Task description: The lines needed are those below that contain the word "select"; copy each one.

Entries shown:
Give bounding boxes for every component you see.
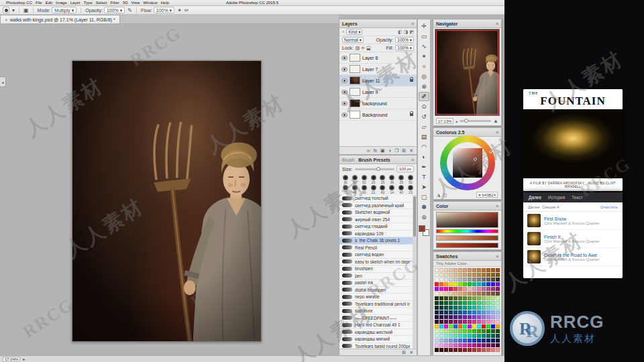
swatch[interactable] [482,296,486,300]
swatch[interactable] [472,310,476,314]
scrollbar-thumb[interactable] [413,196,416,237]
swatch[interactable] [458,292,462,296]
color-slider-2[interactable] [436,243,498,248]
swatch[interactable] [468,301,472,305]
brush-list-item[interactable]: digital brushpen [339,287,413,294]
swatch[interactable] [491,282,495,286]
menu-window[interactable]: Window [143,1,157,5]
brush-list-item[interactable]: карандаш мягкий [339,336,413,343]
swatch[interactable] [463,348,467,352]
dodge-tool-icon[interactable]: ◐ [419,152,429,162]
swatch[interactable] [491,320,495,324]
tab-brush-presets[interactable]: Brush Presets [358,158,390,162]
swatch[interactable] [463,306,467,310]
swatch[interactable] [477,301,481,305]
saturation-value-square[interactable] [453,148,482,178]
swatch[interactable] [491,287,495,291]
swatch[interactable] [468,273,472,277]
brush-list-item[interactable]: Hard red Charcoal 49 1 [339,322,413,329]
layer-thumbnail[interactable] [350,65,360,73]
brush-list-item[interactable]: скетчед различный край [339,202,413,210]
swatch[interactable] [472,324,476,328]
swatch[interactable] [453,282,458,286]
brush-preset[interactable]: 30 [351,175,359,184]
brush-list-item[interactable]: жирный inker 254 [339,217,413,224]
panel-menu-icon[interactable]: ≡ [496,254,498,259]
swatch[interactable] [477,310,481,314]
swatch[interactable] [458,310,462,314]
swatch[interactable] [453,339,458,343]
swatch[interactable] [477,278,481,282]
layer-fill-select[interactable]: 100% ▾ [395,45,414,51]
swatch[interactable] [477,343,481,347]
swatch[interactable] [482,273,486,277]
visibility-eye-icon[interactable] [341,113,347,117]
brush-preset[interactable]: 23 [407,185,415,194]
swatch[interactable] [458,306,462,310]
swatch[interactable] [458,329,462,333]
sv-marker[interactable] [474,158,477,161]
brush-preset[interactable]: 45 [351,185,359,194]
tab-brush[interactable]: Brush [342,158,354,162]
layer-row[interactable]: Background [339,109,417,121]
swatch[interactable] [458,343,462,347]
swatch[interactable] [463,282,467,286]
layer-thumbnail[interactable] [350,76,360,84]
layer-effects-icon[interactable]: fx [374,148,377,153]
swatch[interactable] [491,310,495,314]
swatch[interactable] [439,287,443,291]
swatch[interactable] [468,268,472,272]
swatch[interactable] [453,296,458,300]
swatch[interactable] [435,334,439,338]
swatch[interactable] [453,343,458,347]
filter-icons[interactable]: ◧ ◨ ◩ [398,29,414,35]
delete-brush-icon[interactable]: ✕ [409,350,413,355]
brush-preset[interactable]: 36 [388,175,396,184]
swatch[interactable] [458,268,462,272]
brush-list-item[interactable]: Tsvetkars traditional pencil ink [339,301,413,308]
swatch[interactable] [453,324,458,328]
brush-preset[interactable]: 60 [379,185,387,194]
swatch[interactable] [453,278,458,282]
hex-value[interactable]: # 943B24 [476,192,498,198]
layer-group-icon[interactable]: ❐ [394,148,398,154]
track-title[interactable]: First Snow [544,217,599,221]
triangle-mode-icon[interactable]: ◮ [437,192,440,198]
swatch[interactable] [468,287,472,291]
eyedropper-tool-icon[interactable]: ◎ [419,72,429,81]
swatch[interactable] [453,287,458,291]
swatch[interactable] [458,296,462,300]
swatch[interactable] [463,301,467,305]
swatch[interactable] [449,329,453,333]
swatch[interactable] [472,348,476,352]
swatch[interactable] [444,287,448,291]
brush-preset[interactable]: 43 [397,185,405,194]
navigator-zoom-value[interactable]: 17.13% [436,118,453,124]
swatch[interactable] [477,315,481,319]
swatch[interactable] [435,273,439,277]
swatch[interactable] [482,320,486,324]
brush-list-item[interactable]: Tsvetkars basid round 200px [339,343,413,349]
swatch[interactable] [449,320,453,324]
toggle-brush-panel-icon[interactable]: ▣ [23,7,29,13]
swatch[interactable] [486,315,490,319]
swatch[interactable] [453,329,458,333]
crop-tool-icon[interactable]: ⌗ [419,62,429,71]
swatch[interactable] [453,301,458,305]
navigator-zoom-slider[interactable] [460,120,491,122]
layer-opacity-select[interactable]: 100% ▾ [395,37,414,43]
brush-list-item[interactable]: brushpen [339,265,413,273]
layer-thumbnail[interactable] [350,88,360,96]
swatch[interactable] [449,315,453,319]
swatch[interactable] [482,334,486,338]
swatch[interactable] [439,339,443,343]
swatch[interactable] [482,315,486,319]
swatch[interactable] [444,339,448,343]
swatch[interactable] [453,292,458,296]
clear-queue-link[interactable]: Очистить [600,205,618,209]
tab-navigator[interactable]: Navigator [436,21,458,26]
swatch[interactable] [486,268,490,272]
swatch[interactable] [491,273,495,277]
menu-edit[interactable]: Edit [46,1,52,5]
swatch[interactable] [444,324,448,328]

Response:
layer-fill-select[interactable]: 100% ▾ [395,45,414,51]
layer-opacity-select[interactable]: 100% ▾ [395,37,414,43]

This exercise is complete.